This repository implements the SynPo algorithms presented in:
- Hu, Hexiang, Liyu Chen, Boqing Gong, and Fei Sha. "Synthesized Policies for Transfer and Adaptation across Tasks and Environments." In Advances in Neural Information Processing Systems, pp. 1176-1185. 2018.
- Python 3+
- Numpy 1.10.0+
- Pytorch 0.4.0
Please see requirements.txt for complete details
We release our source code based on the gridworld environment in this repo. The usage is listed as following:
usage: train_gridworld.py [-h] [--gpu_id GPU_ID] [--batch_size BATCH_SIZE]
[--weight WEIGHT] [--scene SCENE] [--task TASK]
[--embedding_dim EMBEDDING_DIM]
[--scene_embedding_dim SCENE_EMBEDDING_DIM]
[--task_embedding_dim TASK_EMBEDDING_DIM]
[--num_obj_types NUM_OBJ_TYPES]
[--task_length TASK_LENGTH]
[--update_interval UPDATE_INTERVAL]
[--scene_num SCENE_NUM] [--task_num TASK_NUM]
[--reward_prediction REWARD_PREDICTION]
[--scene_disentanglement SCENE_DISENTANGLEMENT]
[--task_disentanglement TASK_DISENTANGLEMENT]
--split_filepath SPLIT_FILEPATH [--lr LR] [--wd]
[--mode {cloning}] [--network {mlp,mtl,synpo}]
[--postfix POSTFIX] [--repeat REPEAT] [--evaluate]
[--visualize] [--random_seed RANDOM_SEED]
[--logger_name LOGGER_NAME] [--norm]
optional arguments:
-h, --help show this help message and exit
--gpu_id GPU_ID
--batch_size BATCH_SIZE
--weight WEIGHT
--scene SCENE
--task TASK
--embedding_dim EMBEDDING_DIM
--scene_embedding_dim SCENE_EMBEDDING_DIM
--task_embedding_dim TASK_EMBEDDING_DIM
--num_obj_types NUM_OBJ_TYPES
--task_length TASK_LENGTH
--update_interval UPDATE_INTERVAL
--scene_num SCENE_NUM
--task_num TASK_NUM
--reward_prediction REWARD_PREDICTION
loss weight of reward prediction objective
--scene_disentanglement SCENE_DISENTANGLEMENT
loss weight of scene disentanglement prediction
objective
--task_disentanglement TASK_DISENTANGLEMENT
loss weight of task disentanglement prediction
objective
--split_filepath SPLIT_FILEPATH
train/test split filepath
--lr LR base learning rate
--wd enable weight decay
--mode {cloning} training mode [only behavior cloing available for now]
--network {mlp,mtl,synpo}
select model architecture
--postfix POSTFIX postfix to the log file
--repeat REPEAT number of test run
--evaluate evaluation mode
--visualize visualize policy [only in evaluation mode]
--random_seed RANDOM_SEED
random seed value
--logger_name LOGGER_NAME
logger name format [must have for slots to fill]

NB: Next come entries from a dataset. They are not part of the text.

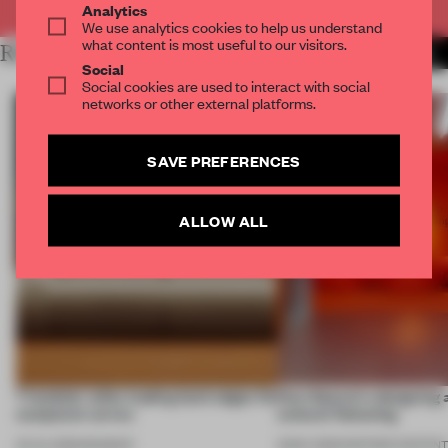
Analytics
We use analytics cookies to help us understand
what content is most useful to our visitors.
RELATED ARTICLES
MORE FURNITURE
Social
Social cookies are used to interact with social
networks or other external platforms.
SAVE PREFERENCES
ALLOW ALL
7 modular sofas trading hard edges for
How Sancal is designing 
sculptural curves
cultural flattening
03 JUL 2026
•
ROUNDUP
21 MAY 2026
•
PARTNER CONTEN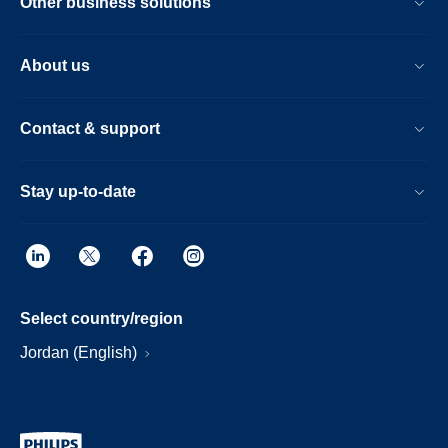
Other business solutions
About us
Contact & support
Stay up-to-date
Select country/region
Jordan (English)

--norm whether normalize the scene/task embedding
If you are using any resources within this repo for your research, please cite:
@inproceedings{hu2018synthesize,
title={Synthesized Policies for Transfer and Adaptation across Tasks and Environments},
author={Hu, Hexiang and Chen, Liyu and Gong, Boqing and Sha, Fei},
booktitle={Advances in Neural Information Processing Systems},
pages={1176--1185},
year={2018}
}
Part of the source code is modified based on the pytorch DeepRL repo. We thank the original author for open source their implementation.
SynPo is MIT licensed, as found in the LICENSE file.